-- Records shown follows --

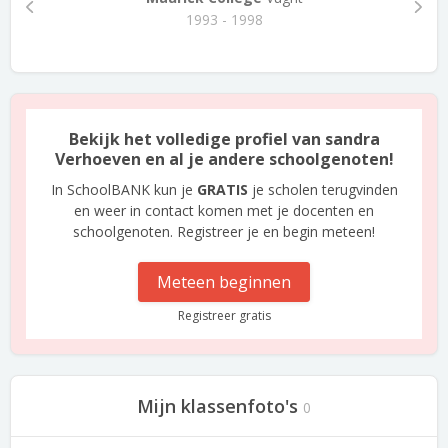
1993 - 1998
Bekijk het volledige profiel van sandra
Verhoeven en al je andere schoolgenoten!
In SchoolBANK kun je
GRATIS
je scholen terugvinden
en weer in contact komen met je docenten en
schoolgenoten. Registreer je en begin meteen!
Meteen beginnen
Registreer gratis
Mijn klassenfoto's
0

-- Records shown concluded --

#### Assignment:
Count the lines in the entries that hold the word "schoolgenoten", and give nothing but the total.

#### Exercise response:
2